Xanana Gusmão critica a metodologia seguida pela CdC, “ultrapassando de forma sistemática aquilo que deveria ser uma auditoria de conformidade”, contestando igualmente que a instituição, em vez de se concentrar apenas em 2015, “extravasa manifestamente” esse período na análise feita.

Isso implica, sustenta, que da auditoria se devem retirar as referências a vários dos projetos por serem anteriores a 01 de janeiro de 2015 ou posteriores a 31 de dezembro desse ano.

O ex-PM considera que o relato da CdC “prossegue outros objetos ou fundamentos que não os estabelecidos” pela instituição, ou neste caso, uma auditoria à conformidade à execução orçamental do FI em 2015.

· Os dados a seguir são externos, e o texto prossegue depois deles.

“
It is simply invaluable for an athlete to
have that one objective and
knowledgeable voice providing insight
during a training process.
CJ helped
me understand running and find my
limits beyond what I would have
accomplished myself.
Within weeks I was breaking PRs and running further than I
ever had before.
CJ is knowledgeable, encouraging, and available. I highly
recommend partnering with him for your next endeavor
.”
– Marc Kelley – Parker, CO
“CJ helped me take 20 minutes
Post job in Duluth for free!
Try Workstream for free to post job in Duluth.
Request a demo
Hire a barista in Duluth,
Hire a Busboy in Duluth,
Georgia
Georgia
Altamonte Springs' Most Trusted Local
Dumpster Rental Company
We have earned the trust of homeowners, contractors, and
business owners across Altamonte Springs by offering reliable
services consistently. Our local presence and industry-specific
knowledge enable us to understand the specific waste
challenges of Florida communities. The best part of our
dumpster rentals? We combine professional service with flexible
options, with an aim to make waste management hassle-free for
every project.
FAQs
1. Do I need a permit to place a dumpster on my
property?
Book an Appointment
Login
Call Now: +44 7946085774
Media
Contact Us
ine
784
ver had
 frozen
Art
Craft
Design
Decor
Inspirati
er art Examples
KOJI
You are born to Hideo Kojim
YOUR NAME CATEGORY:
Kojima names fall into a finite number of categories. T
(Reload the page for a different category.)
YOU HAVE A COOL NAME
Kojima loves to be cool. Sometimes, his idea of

Em vez disso, considera, o relato “analisa e opina aleatoriamente sobre a execução de empreitadas de obras públicas, o preço do crude no mercado internacional, o regime jurídico de certificação de empresas, a qualidade da engenharia”, entre outros aspetos.

“Opina sobre o que quer. E, surpreendentemente parece esquecer de opinar sobre como decorreu a execução da dotação orçamental”, refere.

“O relato limita a 17 singelas páginas descritivas e sem qualquer observação, pelo que o resultado da auditoria só pode ser o de o FI ter executado o seu orçamento, durante o ano de 2015, em conformidade”, sublinha.